How do I do this in PHP?

Discussion in 'Programming/Scripts' started by edge, Jun 21, 2006.

  1. edge

    edge Active Member Moderator

    I would like to use ImageMagick's identify within PHP to identify an image!

    Problem (for me as I'm new to PHP), is how do I return the result(s) that are in an Array?

    When I run identify /var/www/web1/web/tmp/upload/test.jpg from a SSH session I get this: JPEG 90x69 DirectClass 2kb 0.000u 0:01

    All I need the PHP code to returm is the JPEG

    This is what I have as PHP code till now.

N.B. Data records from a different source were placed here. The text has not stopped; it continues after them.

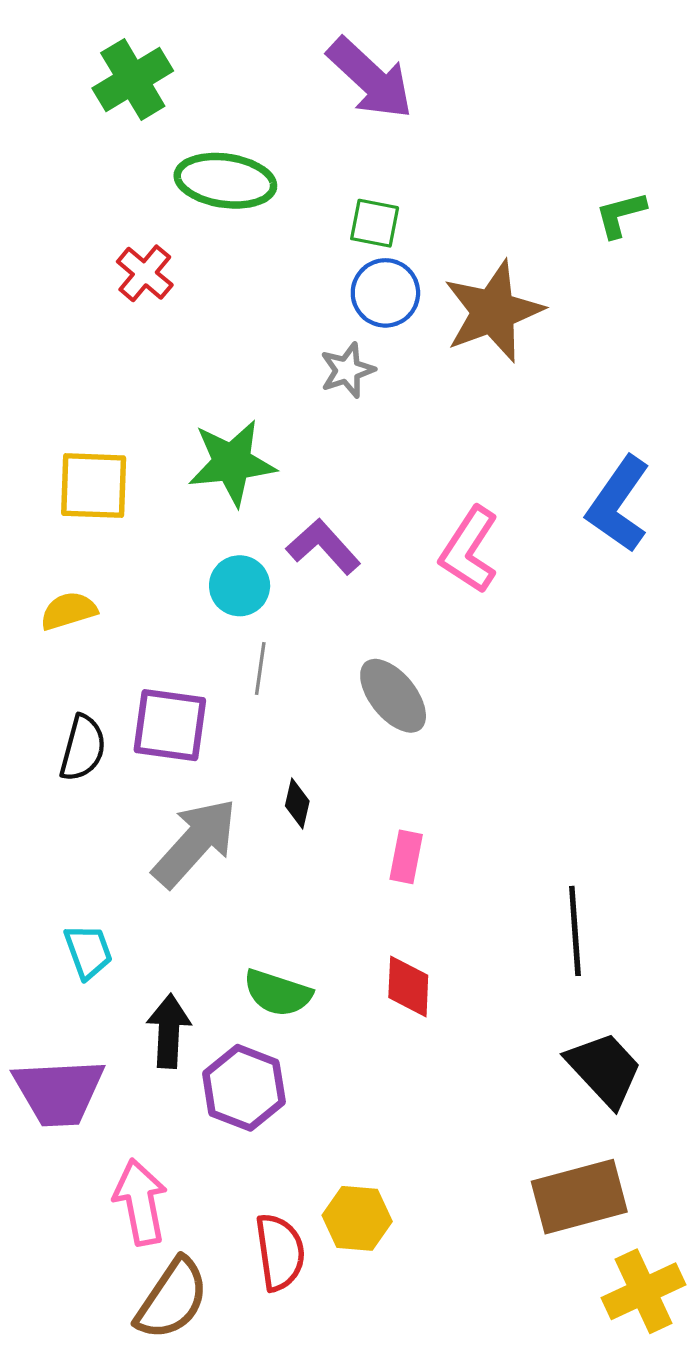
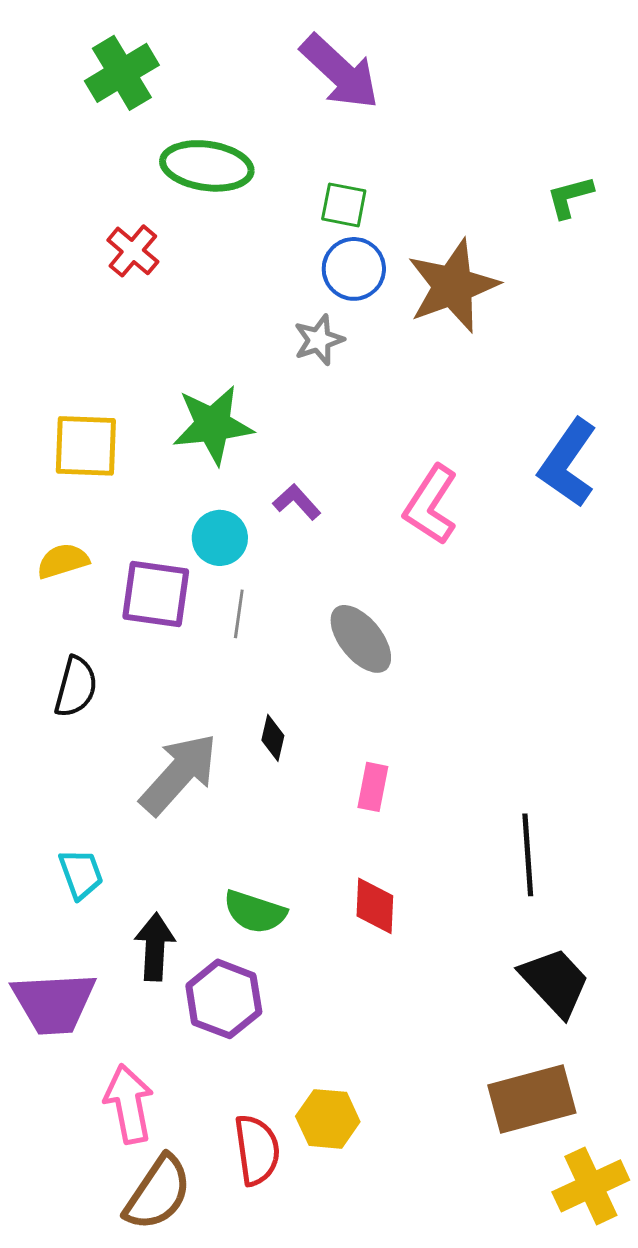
purple L-shape: (323, 547) -> (297, 502), size x0.7
purple square: (170, 725) -> (156, 594), moved

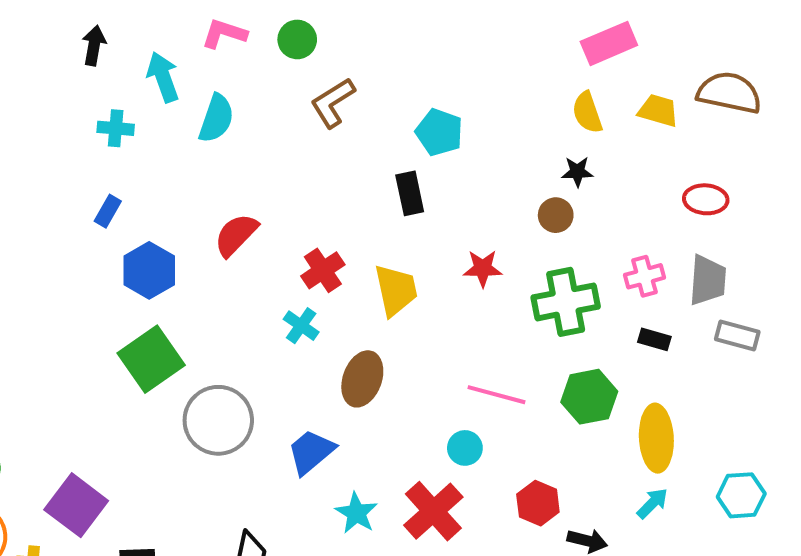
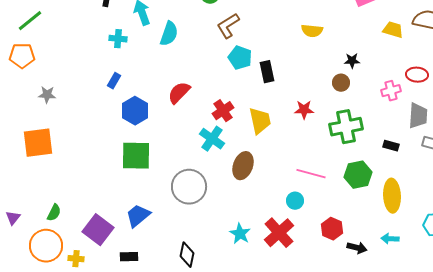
yellow semicircle: (587, 112) -> (312, 31), moved, turned -65
cyan pentagon: (439, 132) -> (240, 58), moved
pink cross: (645, 276) -> (391, 91), moved
cyan cross: (301, 326) -> (212, 139), size x1.4
green square: (151, 359) -> (136, 156), turned 36
gray circle: (218, 420) -> (189, 187), moved
blue trapezoid: (311, 452) -> (138, 216), moved
cyan arrow: (652, 503) -> (390, 239), moved, turned -132

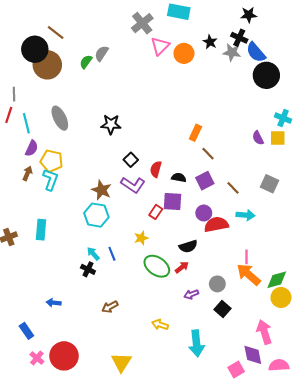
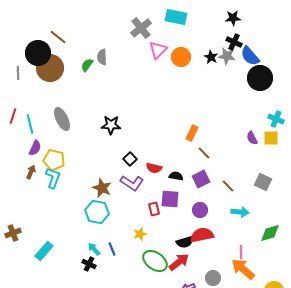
black star: (249, 15) -> (233, 18), moved
black star: (210, 42) -> (211, 57), moved
gray semicircle: (102, 53) -> (102, 57), turned -35
gray line: (14, 94) -> (18, 73), moved
red semicircle: (156, 169) -> (154, 168), turned -91
red rectangle: (156, 212) -> (154, 209), turned -48
red semicircle: (216, 224) -> (202, 235), moved
cyan rectangle: (41, 230) -> (44, 251), moved, turned 36
red arrow: (182, 267) -> (179, 262), size x1.5
green diamond: (277, 280) -> (270, 233), moved

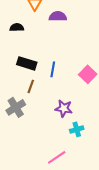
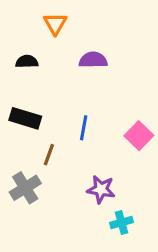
purple semicircle: (58, 16) -> (93, 60), moved
black rectangle: (27, 63) -> (25, 118), moved

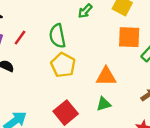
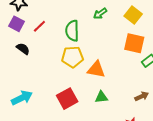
yellow pentagon: (63, 65) -> (72, 57), turned 30
orange triangle: (106, 76) -> (96, 69), moved

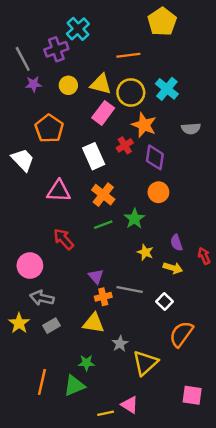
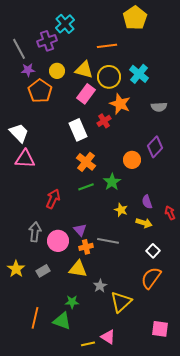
orange pentagon: (49, 129) -> (40, 91), moved
purple diamond: (155, 157) -> (155, 147), moved, turned 35
pink triangle: (59, 191) -> (25, 159), moved
red arrow: (64, 239) -> (53, 199), turned 66
pink circle: (30, 266) -> (58, 241), moved
gray arrow: (42, 298) -> (35, 232), moved, turned 84
white square: (164, 302) -> (153, 251), moved
green triangle: (74, 386) -> (62, 321), turned 42

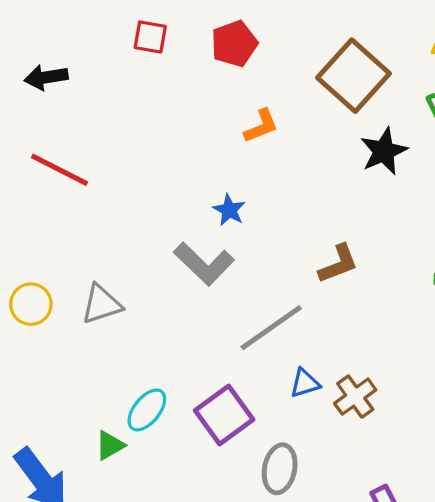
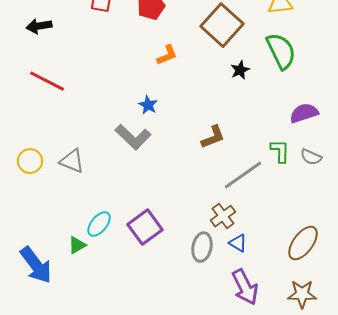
black star: (384, 151) -> (240, 70), size x0.7
gray triangle: (101, 304) -> (72, 161), turned 40
gray line: (271, 328) -> (243, 175), moved
blue triangle: (305, 383) -> (238, 243), moved, turned 48
gray ellipse: (280, 469) -> (202, 247), moved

    exec("identify /var/www/web1/web/tmp/upload/test.jpg");
    // the data returned is in an Array.
    // How do I show the value(s) from the Array?
  2. sjau

    sjau Local Meanie Moderator

    In your example it seems that JPEG is the first array element so you it is $result[0].

    Here's another neat little function that lets you display (multi-)dimensional arrays quite easily:

    So you could build a script like this:

  3. edge

    edge Active Member Moderator

    Thank you... The code looks nice :)

    I was just reading about the explode option in PHP, so I made this code;

    $str=exec("identify /var/www/web1/web/tmp/upload/test.jpg");
    $pieces = explode(" ", $str);
    echo $pieces[0]; // 1st value
    echo "<br>";
    echo $pieces[1]; // 2nd value
  4. sjau

    sjau Local Meanie Moderator

    well, if the exec functions returns an array then there is no need for exploding ^^
  5. edge

    edge Active Member Moderator

    But the array returned for: identify /var/www/web1/web/tmp/upload/test.jpg

    looks like this: /var/www/web1/web/tmp/upload/test.jpg JPEG 125x164 DirectClass 8kb 0.000u 0:01

    I only need the JPEG

    With the explode function I'm breaking the array at every 'space' it finds in the array.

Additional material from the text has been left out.